Le Pentax Espio 928

S’il y a bien une gamme d’appareils compacts qui eut du succès, c’est celle des Espio de Pentax.

Petits, légers, bien conçus et souvent performants, ils ont été lancé au début des années nonante (comme le Pentax Espio AF Zoom) pour les plus anciens et ont perduré jusqu’en 2003 (comme le Pentax Espio 24EW) pour les plus récents.

Ce qui est encore un avantage aujourd’hui, car ils ont, théoriquement, moins servis que des modèles sortis dans les années quatre-vingt.

Pour en revenir à celui du jour, s’il s’appelle Espio 928 ici, il se nomme IQZoom 928 outre Atlantique. Il y aura aussi un Espio 928M, moins intéressant car il perd une série de fonctionnalités de l’original, même s’il est un peu plus récent : l’Espio 928 est apparu sur le marché en 1994 et le 928M deux ans plus tard.

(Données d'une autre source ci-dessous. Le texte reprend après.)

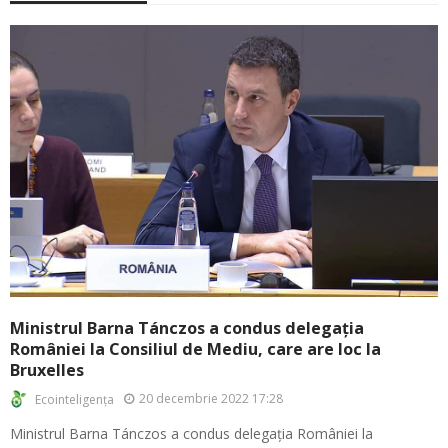
Ministrul Barna Tánczos a condus delegația
României la Consiliul de Mediu, care are loc la
Bruxelles
20 decembrie 2022 17:28
Ecointeligența
Ministrul Barna Tánczos a condus delegația României la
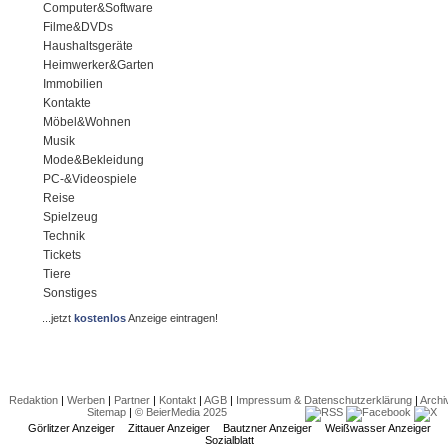
Computer&Software
Filme&DVDs
Haushaltsgeräte
Heimwerker&Garten
Immobilien
Kontakte
Möbel&Wohnen
Musik
Mode&Bekleidung
PC-&Videospiele
Reise
Spielzeug
Technik
Tickets
Tiere
Sonstiges
...jetzt
kostenlos
Anzeige eintragen!
Redaktion
|
Werben
|
Partner
|
Kontakt
|
AGB
|
Impressum & Datenschutzerklärung
|
Archi
Sitemap
|
© BeierMedia 2025
Görlitzer Anzeiger
Zittauer Anzeiger
Bautzner Anzeiger
Weißwasser Anzeiger
Sozialblatt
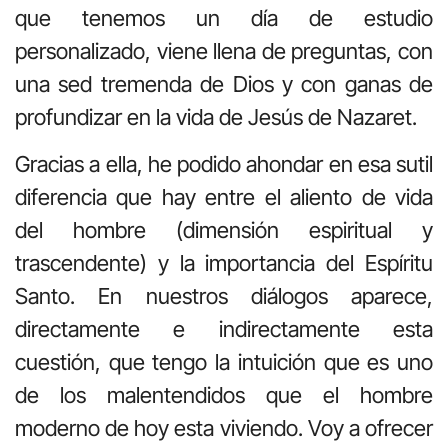
que tenemos un día de estudio
personalizado, viene llena de preguntas, con
una sed tremenda de Dios y con ganas de
profundizar en la vida de Jesús de Nazaret.
Gracias a ella, he podido ahondar en esa sutil
diferencia que hay entre el aliento de vida
del hombre (dimensión espiritual y
trascendente) y la importancia del Espíritu
Santo. En nuestros diálogos aparece,
directamente e indirectamente esta
cuestión, que tengo la intuición que es uno
de los malentendidos que el hombre
moderno de hoy esta viviendo. Voy a ofrecer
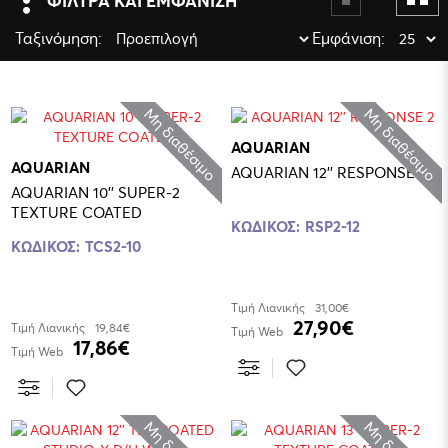
ΦΙΛΤΡΑ ΚΑΙ ΕΜΦΑΝΙΣΗ
Ταξινόμηση:
Εμφάνιση:
Μη διαθέσιμο
Μη διαθέσιμο
AQUARIAN
AQUARIAN
AQUARIAN 12'' RESPONSE 2
AQUARIAN 10'' SUPER-2
TEXTURE COATED
ΚΩΔΙΚΟΣ:
RSP2-12
ΚΩΔΙΚΟΣ:
TCS2-10
Τιμή Λιανικής
31,00€
27,90€
Τιμή Λιανικής
19,84€
Τιμή Web
17,86€
Τιμή Web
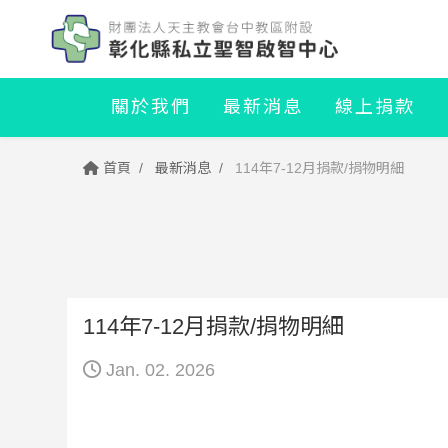
關於我們
最新消息
線上捐款
首頁
最新消息
114年7-12月捐款/捐物明細
114年7-12月捐款/捐物明細
Jan. 02. 2026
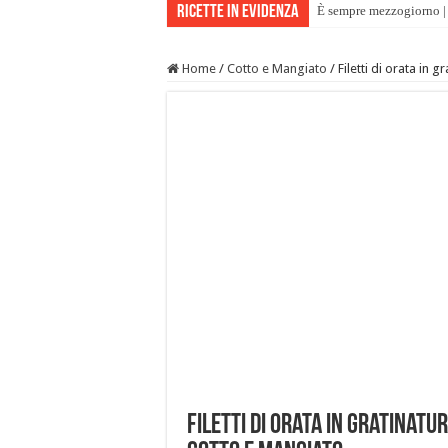
Ricette in evidenza
È sempre mezzogiorno | 
Home
/
Cotto e Mangiato
/
Filetti di orata in 
Filetti di orata in gratinatu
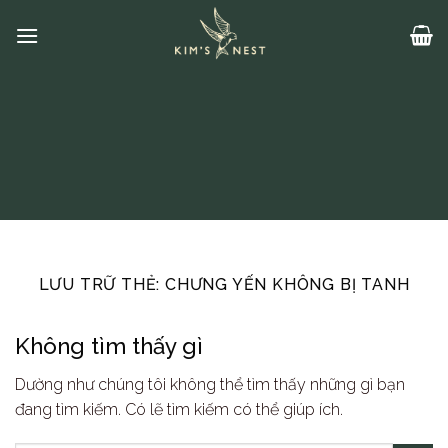
Bỏ
qua
nội
dung
LƯU TRỮ THẺ:
CHƯNG YẾN KHÔNG BỊ TANH
Không tìm thấy gì
Dường như chúng tôi không thể tìm thấy những gì bạn
đang tìm kiếm. Có lẽ tìm kiếm có thể giúp ích.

Si habituellement Pentax nomme ses compacts en fonction de leur focale, ici ils ont décidé de brouiller un peu les pistes : le zoom se déploie de 28 mm à 90 mm. Vous aurez compris, 928 est le chiffre « mix » des deux focales.

Alors le 928 est un compact pourtant assez imposant, vous ne le mettrez pas dans une poche de Jean’s, mais bien dans un petit sac, ou vous le porterez avec la dragonne au bout du poignet car on le saisit très facilement grâce à sa poignée un peu proéminente.

Sous ses dehors discrets, c’est pourtant un « haut de gamme » que vous aurez en mains, voyons cela de plus près.

C’est son tableau de bord qui retient l’attention : il est constitué de 4 boutons qui encadrent l’écran ACL sur le dessus de l’appareil. Seulement 4 boutons pour gérer :

  • la correction d’exposition
  • la gestion du flash
  • le réglage de l’hyperfocale
  • la pose B
  • les expositions multiples

Ceci implique qu’il y aura parfois des combinaisons de boutons pour couvrir toutes les fonctions (ça, j’aime moins, il faut de la mémoire). Vous trouverez le mode d’emploi en bas de l’article.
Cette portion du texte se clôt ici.